Ein kürzlich veröffentlichtes Video, das eine Person zeigt, wie sie zwei Gegenstände aus einem Fenster im oberen Stockwerk des Weißen Hauses wirft, löste eine Diskussion über fotorealistische KI-Videos aus.
Angesichts von Unternehmen, die KI-Tools verkaufen, mit denen sich überzeugende Nachbildungen echter Aufnahmen erstellen lassen, verdeutlicht der Vorfall die Bedenken hinsichtlich der Zuordnung von KI-Inhalten und der Frage, wie generative KI zur Verbreitung von Falschinformationen eingesetzt werden könnte.

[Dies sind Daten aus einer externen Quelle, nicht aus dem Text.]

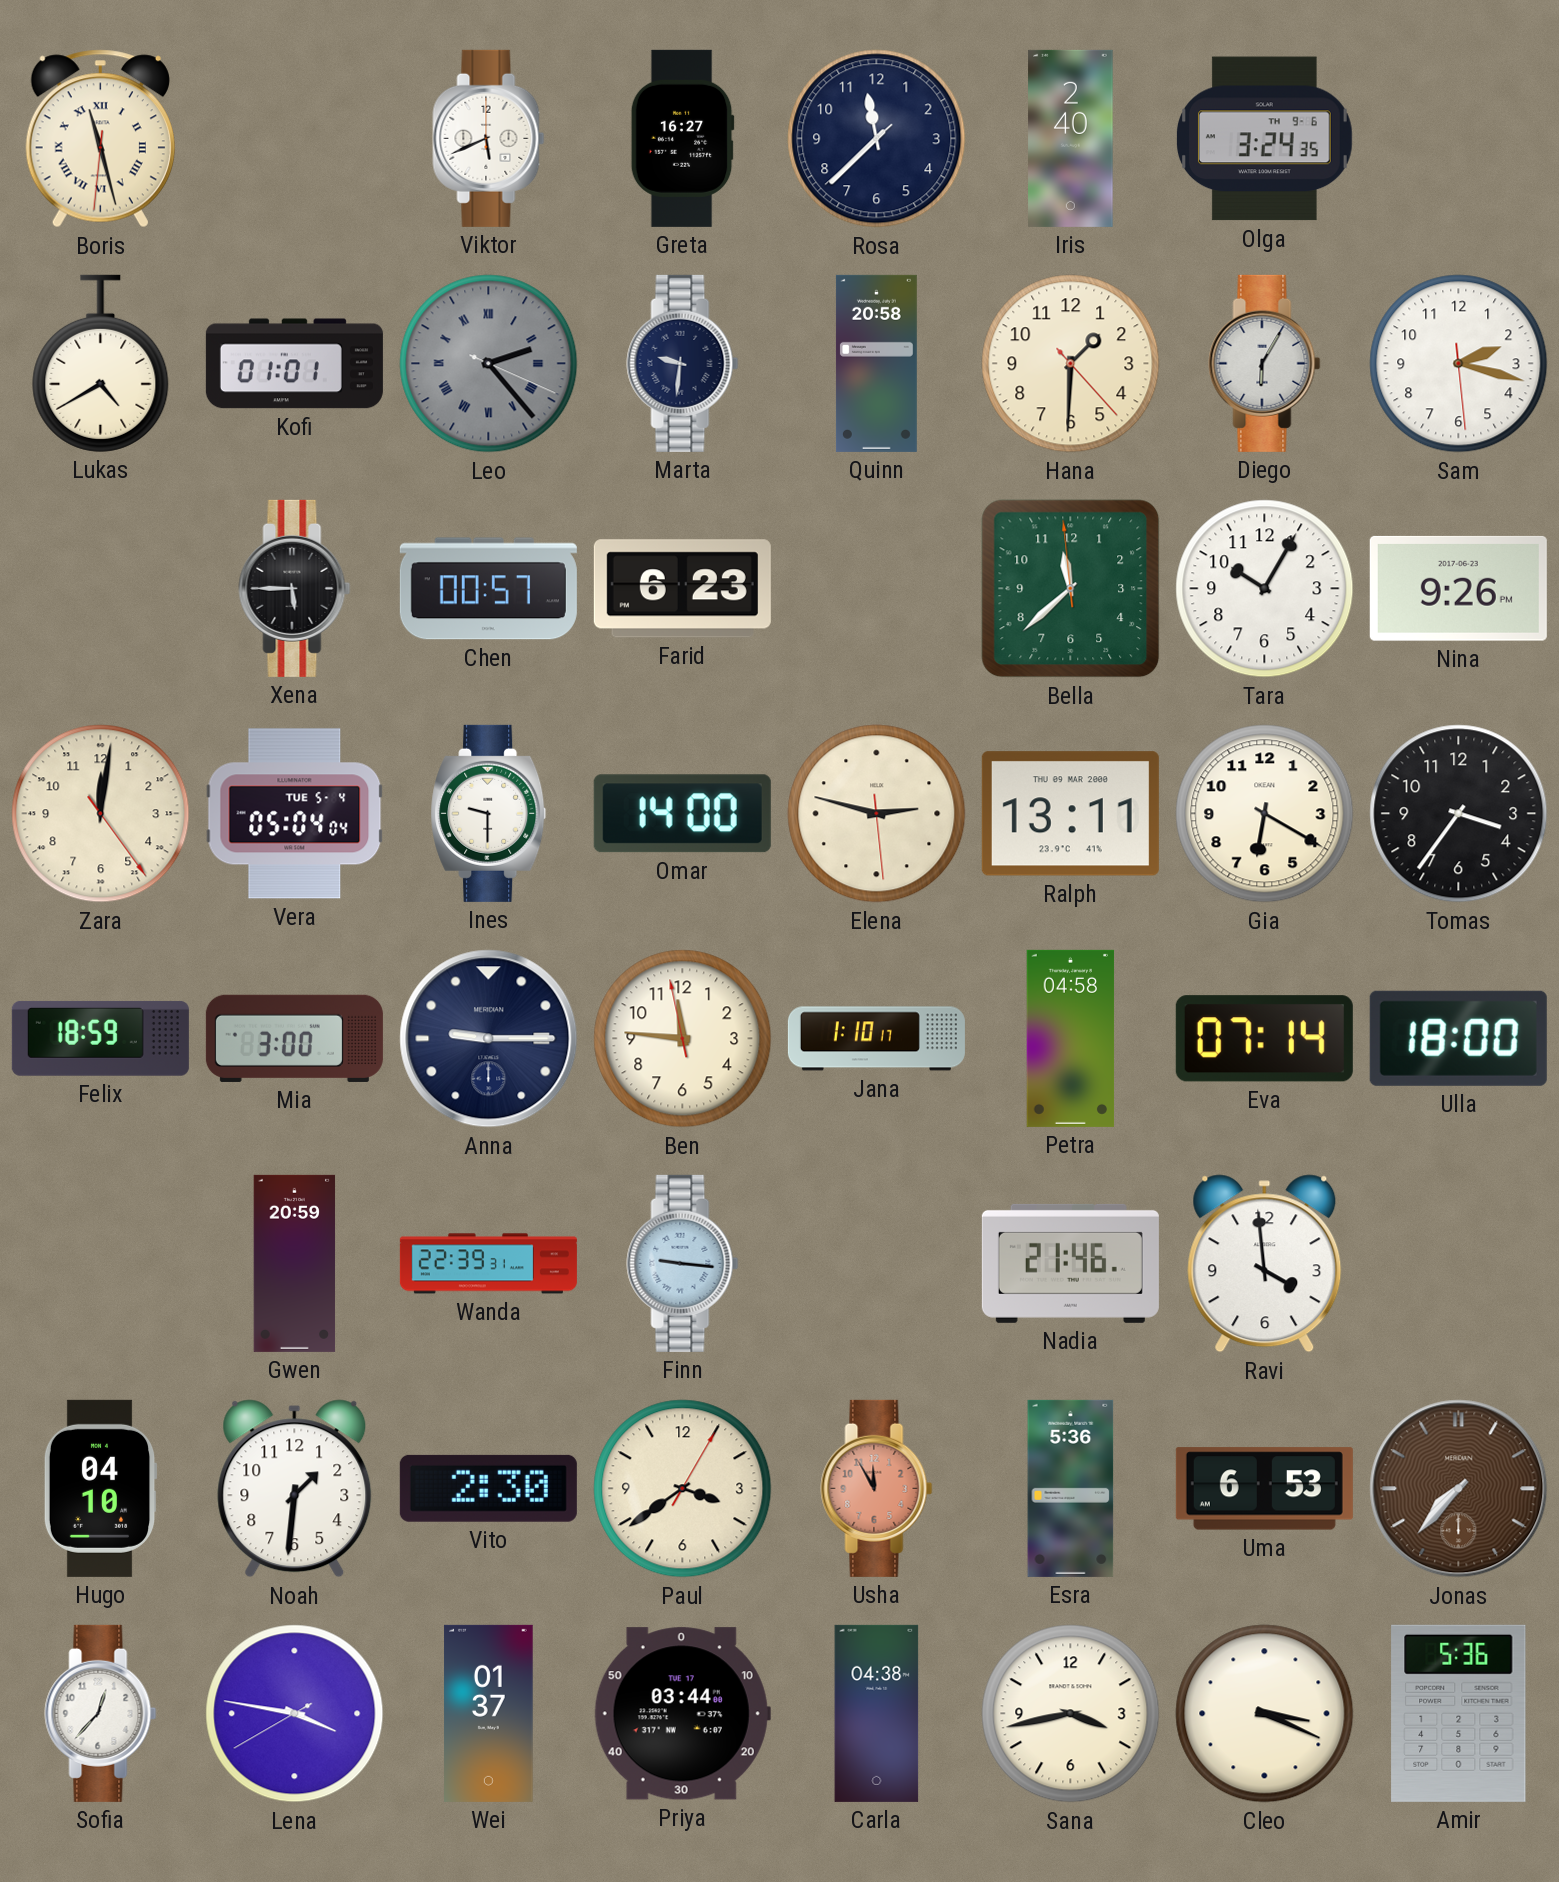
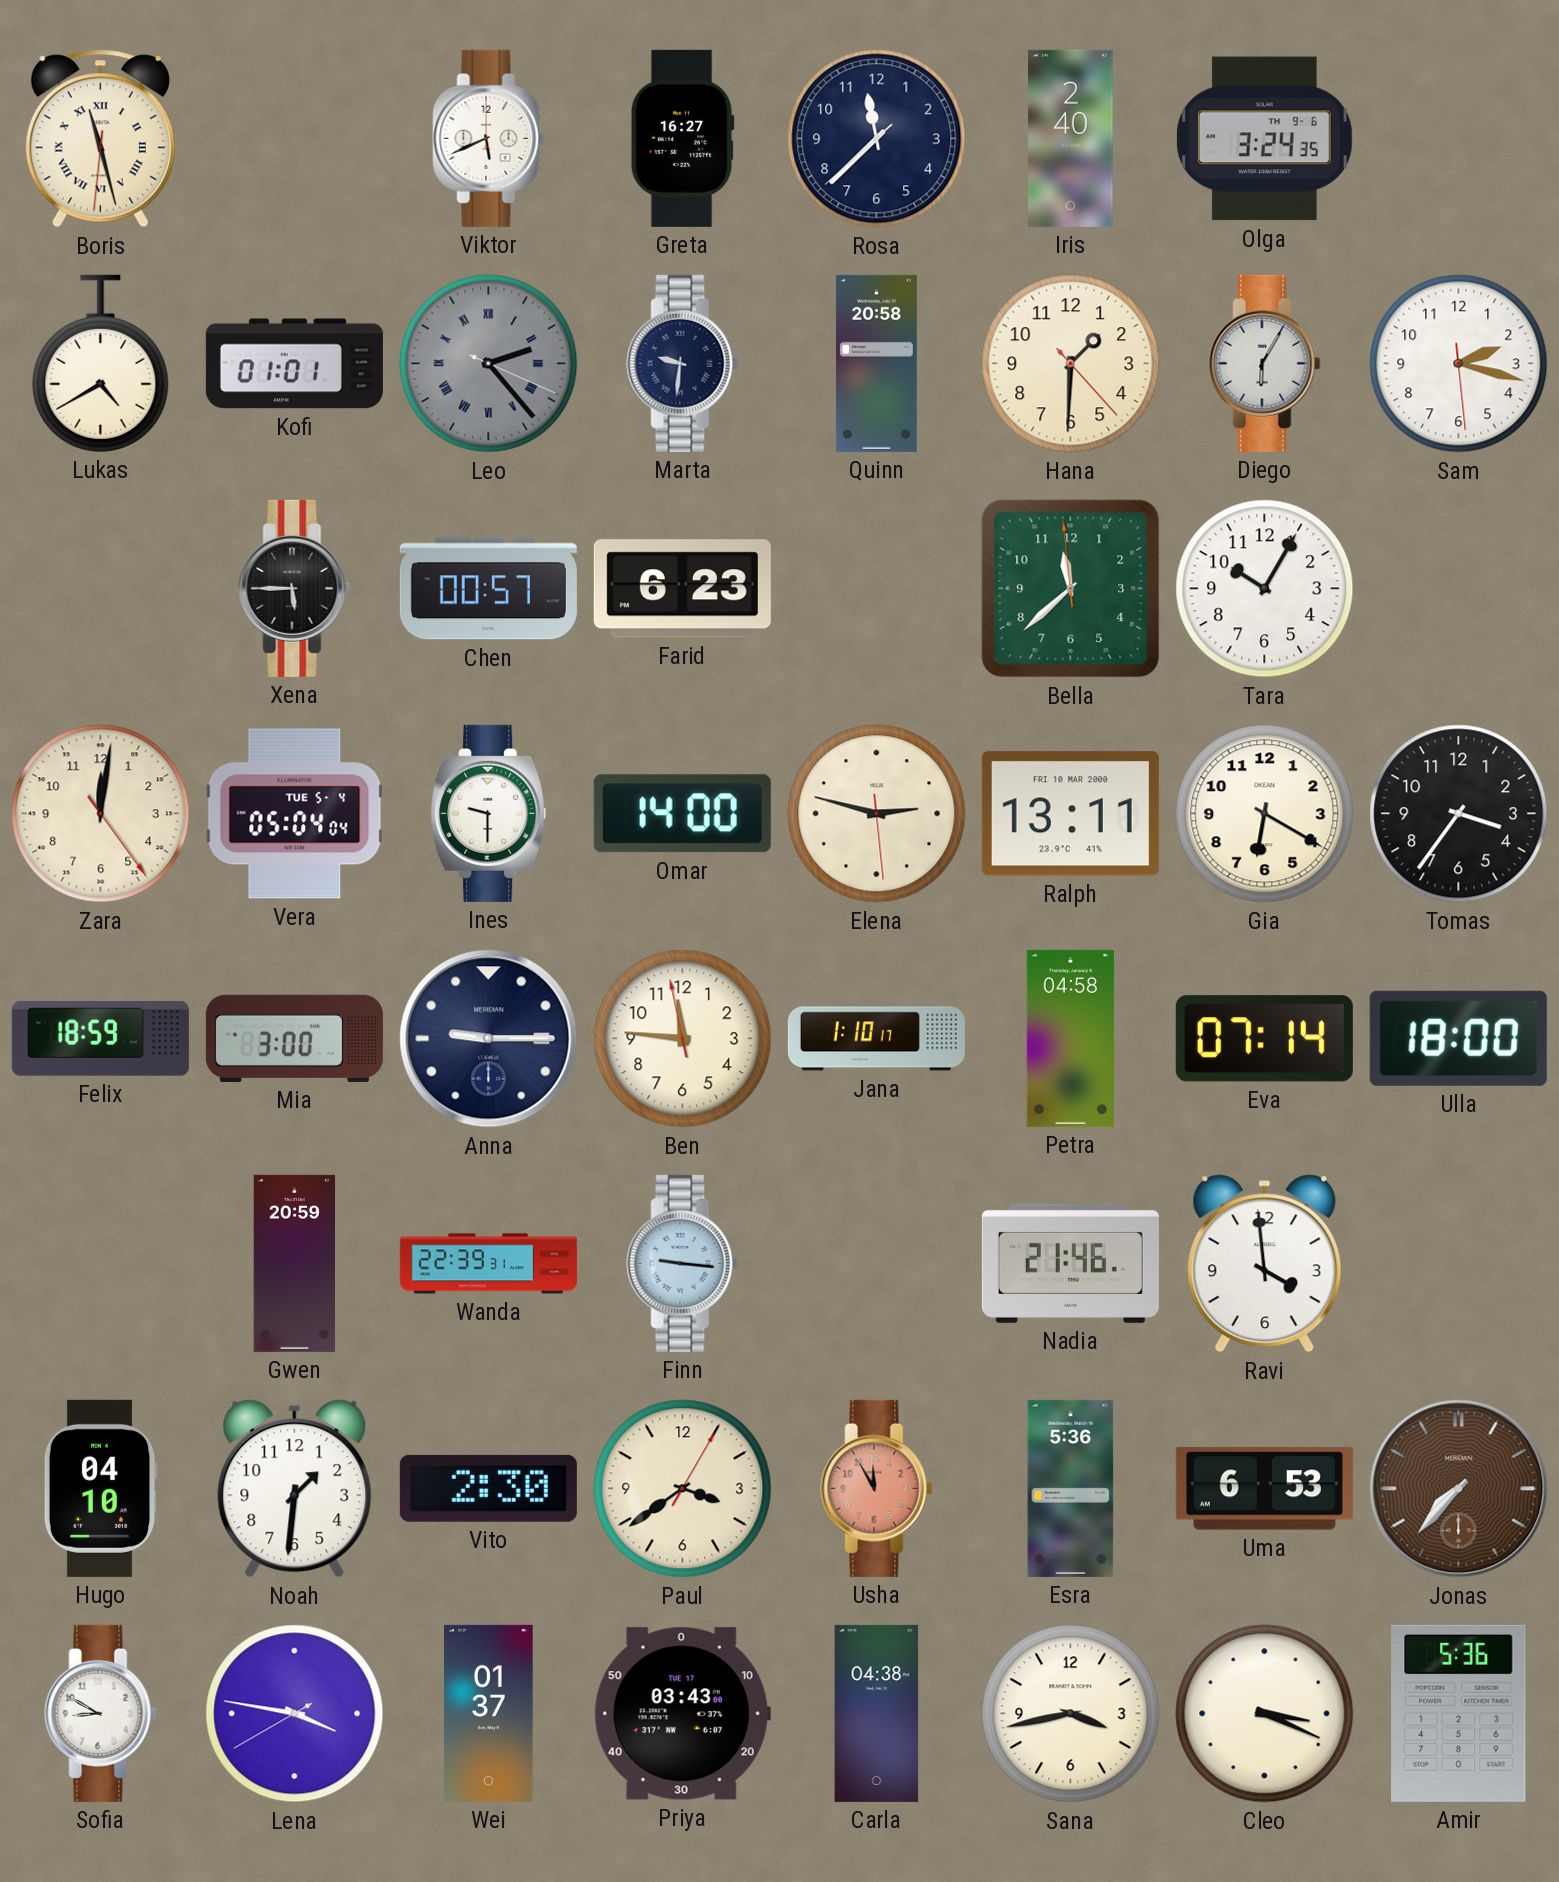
Nina: 9:26 -> none
Ralph date: THU 09 MAR 2000 -> FRI 10 MAR 2000
Sofia: 12:37 -> 8:50
Priya: 03:44 -> 03:43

Virales Video zeigte, wie Gegenstände aus einem Fenster des Weißen Hauses geworfen wurden
Das vom Konto „washingtonianprobs“ veröffentlichte Video enthielt die Bildunterschrift: „Eines unserer Community-Mitglieder bemerkte heute, dass einige Dinge aus einem der Fenster des Weißen Hauses geworfen wurden.“ Es erschien am 1. September auf Instagram.
Vertreter des Weißen Hauses erklärten Reportern zunächst, die Aufnahmen seien echt und zeigten einen Auftragnehmer, der Wartungsarbeiten am Gebäude durchführte, während der Präsident nicht dort residierte.
Präsident Donald Trump sah das anders und sagte Reportern mit, das Video müsse „gefälscht“ sein, und: „Wenn etwas wirklich Schlimmes passiert, muss ich vielleicht einfach die KI dafür verantwortlich machen.“
Trump sagte dem Fox-News-Channel-Reporter Peter Doocy: „Das ist die Art von Dingen, die sie machen. Und eines der Probleme, die wir mit KI haben: Sie ist sowohl gut als auch schlecht. Wenn etwas wirklich Schlimmes passiert, schiebt man einfach die Schuld auf die KI. Aber sie erschaffen auch Dinge, wissen Sie?“
Er fügte hinzu, dass die Fenster des Weißen Hauses schwer oder gar nicht zu öffnen seien, und sagte: „Erstens sind sie versiegelt, und zweitens wiegt jedes Fenster etwa 600 Pfund.“
In einem Artikel des Reader’s Digest vom Januar 2025 hieß es, der Präsident dürfe nicht aus Sicherheitsgründen die Fenster des Weißen Hauses öffnen.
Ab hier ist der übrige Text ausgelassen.